Kötü adam Rıza’ya veda, kahkahası güzel Ufuk’a merhaba dedirttin. Helal be
adam. Tabi simetri hastası Rıza, arada Güneş ve Tarık’ı da yakalayarak Şeniz
olaylarından bahsetti. Güneş’in hazırlıksız yakalanması yeni bir faciaya neden
olsa da Tarık ılımlı adam. Yine kızgınım Güneş’e, bugün sinemedi içime. Oysa
ablalarına alışıp, ısınmışken…
Bir veda da altın kızlar tarafından geldi. Şimdilik İzmir’e
dönüş, sonrası meçhul. Gerçi Mukadder’im arkalarından su dökerek “yine
gelirsiniz” mesajını verse de belli de olmaz.
"Karıma sürpriz akşam çadırı yaptım" By Gazanfer
Neşe ve kahkaha hiç eksik olmuyor şükür, aksiyon tavan
yapmış gidiyor. NazanFer çiftinin çadır maceralarına daha yeni bismillah
diyorum. Cücü sağolsun açtı çadırını yeni evli, bebek bekleyen çifte. İyi ki
açmış, herkes burayı bekliyormuş. Önce Can, Gülay, Fatih gençleri, sonra Tarık,
Güneş tarafı, Altın Kızlar, sonra sazıyla müzisyeni, midyesiyle çalışan işçisi,
zabıtası derken NazanFer Aş Evi tarafından tüm sahil nimetlerden faydalandı.
Karı koca mis gibi dükkan işletse ya. Zafer Abi – Mukadder Yenge
desteği de gelir. Beki arada oraya da bakar. Bir düşünün, taşının. Amerika
uzak, gel yamacımıza. Yoksa Dilaver mi gelecek senin yerine? Sefer, seferden
gelmiş de kavuşamadık henüz.
"Ne demek en güzel dolmayı Ayşenil yapar, getirim bana Ayşenil Hanım'ı" By Mukadder
Haftanın en bol olayı dolma idi. Altın Kızlar, Mukadder Anne
ve Esma Sultan arasında geçen savaşın galibi yoktu; ancak tantanası çoktu. Ne
Tarık’mış arkadaş, hepsi en güzelini yapıp yedirmek için yarıştı. Güneş, olayı
anlayıp idare etmese Tarık mide fesatı geçirebilirdi. Altın Kızlar unutsa da,
çok konuşsalar da yemek yapabiliyorlarmış, öğrendik. Hem de o kadar ki Mukadder
Anne bile bir ara hırslandı. Helal size kadınlar…

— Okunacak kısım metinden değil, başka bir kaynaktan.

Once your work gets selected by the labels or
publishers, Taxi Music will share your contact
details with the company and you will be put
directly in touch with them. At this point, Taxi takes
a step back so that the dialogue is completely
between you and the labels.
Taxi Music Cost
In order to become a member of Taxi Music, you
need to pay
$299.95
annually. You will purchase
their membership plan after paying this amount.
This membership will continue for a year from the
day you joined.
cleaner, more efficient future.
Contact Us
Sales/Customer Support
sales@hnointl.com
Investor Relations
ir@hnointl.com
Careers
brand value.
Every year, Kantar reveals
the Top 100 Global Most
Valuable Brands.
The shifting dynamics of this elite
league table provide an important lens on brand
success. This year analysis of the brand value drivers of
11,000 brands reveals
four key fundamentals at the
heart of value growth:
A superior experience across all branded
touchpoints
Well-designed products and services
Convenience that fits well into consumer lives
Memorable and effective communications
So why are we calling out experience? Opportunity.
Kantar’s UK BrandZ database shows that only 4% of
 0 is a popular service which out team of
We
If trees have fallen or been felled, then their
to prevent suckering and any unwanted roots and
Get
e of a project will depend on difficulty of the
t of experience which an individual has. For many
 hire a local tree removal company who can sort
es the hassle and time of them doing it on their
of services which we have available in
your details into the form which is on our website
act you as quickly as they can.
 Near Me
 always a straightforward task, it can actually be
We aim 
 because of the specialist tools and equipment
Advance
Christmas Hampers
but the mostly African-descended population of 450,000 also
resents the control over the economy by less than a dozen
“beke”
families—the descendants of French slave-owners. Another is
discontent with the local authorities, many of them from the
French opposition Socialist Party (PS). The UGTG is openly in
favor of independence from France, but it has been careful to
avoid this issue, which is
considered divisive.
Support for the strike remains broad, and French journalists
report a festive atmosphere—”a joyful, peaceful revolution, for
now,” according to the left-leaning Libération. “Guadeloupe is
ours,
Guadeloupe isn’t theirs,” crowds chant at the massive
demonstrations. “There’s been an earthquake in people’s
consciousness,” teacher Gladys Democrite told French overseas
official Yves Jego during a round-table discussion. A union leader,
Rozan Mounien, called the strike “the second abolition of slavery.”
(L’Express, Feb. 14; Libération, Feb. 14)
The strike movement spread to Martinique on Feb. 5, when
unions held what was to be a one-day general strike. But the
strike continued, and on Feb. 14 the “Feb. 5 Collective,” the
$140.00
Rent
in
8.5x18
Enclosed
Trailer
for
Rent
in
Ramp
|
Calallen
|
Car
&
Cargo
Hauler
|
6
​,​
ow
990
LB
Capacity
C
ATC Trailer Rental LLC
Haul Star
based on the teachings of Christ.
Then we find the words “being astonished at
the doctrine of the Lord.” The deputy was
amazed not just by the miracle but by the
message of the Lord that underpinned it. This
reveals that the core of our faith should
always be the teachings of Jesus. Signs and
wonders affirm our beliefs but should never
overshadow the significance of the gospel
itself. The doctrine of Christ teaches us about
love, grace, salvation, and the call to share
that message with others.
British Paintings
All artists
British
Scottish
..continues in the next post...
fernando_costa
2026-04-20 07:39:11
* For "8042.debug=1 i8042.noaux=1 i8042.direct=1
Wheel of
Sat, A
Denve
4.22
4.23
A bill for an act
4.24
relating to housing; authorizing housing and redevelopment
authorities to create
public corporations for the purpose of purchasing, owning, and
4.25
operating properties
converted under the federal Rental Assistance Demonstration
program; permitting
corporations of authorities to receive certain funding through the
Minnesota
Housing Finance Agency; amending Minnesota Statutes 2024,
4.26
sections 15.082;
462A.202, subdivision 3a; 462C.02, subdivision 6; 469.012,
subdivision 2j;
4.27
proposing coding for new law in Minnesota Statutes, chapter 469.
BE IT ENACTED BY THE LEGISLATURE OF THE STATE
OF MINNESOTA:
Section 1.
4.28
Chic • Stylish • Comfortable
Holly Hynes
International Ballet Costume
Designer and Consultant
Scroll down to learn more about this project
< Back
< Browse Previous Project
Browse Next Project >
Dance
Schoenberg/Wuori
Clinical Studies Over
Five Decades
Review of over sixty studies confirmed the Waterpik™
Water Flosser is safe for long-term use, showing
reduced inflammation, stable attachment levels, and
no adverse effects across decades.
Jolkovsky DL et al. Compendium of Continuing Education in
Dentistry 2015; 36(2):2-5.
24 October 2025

Sezon finaline az kala, bombaların pimleri çekilerek elimize
bırakıyorlar. Aysel, sadece Aziz’in adamı mı? Sefer tek sefer mi gözükecek?
Altın Kızlar, İzmir seyahatinden dönecek mi? Can askere giderek, bize veda
etmesin. Esma Sultan evinde otursun ki şen kahkahası kalsın; ama
Tarık&Güneş çifti uzağa taşınmasın. Eski Tarık, gerçek Rıza, yeni Ufuk ,
Şeniz’in sinir harbiyle ölerek veda etmesin. Hikmet, Gazanfer ile uğraşırken,
İsmet Dilaver’i getirsin. Aksiyonu bol,
keyifli apartmanın en küçüğü Pelin büyümesin ve ben kıskanmaya devam edeyim …
Curcuna sahnesinin keyfine doya doya bakalım … Sevgiler.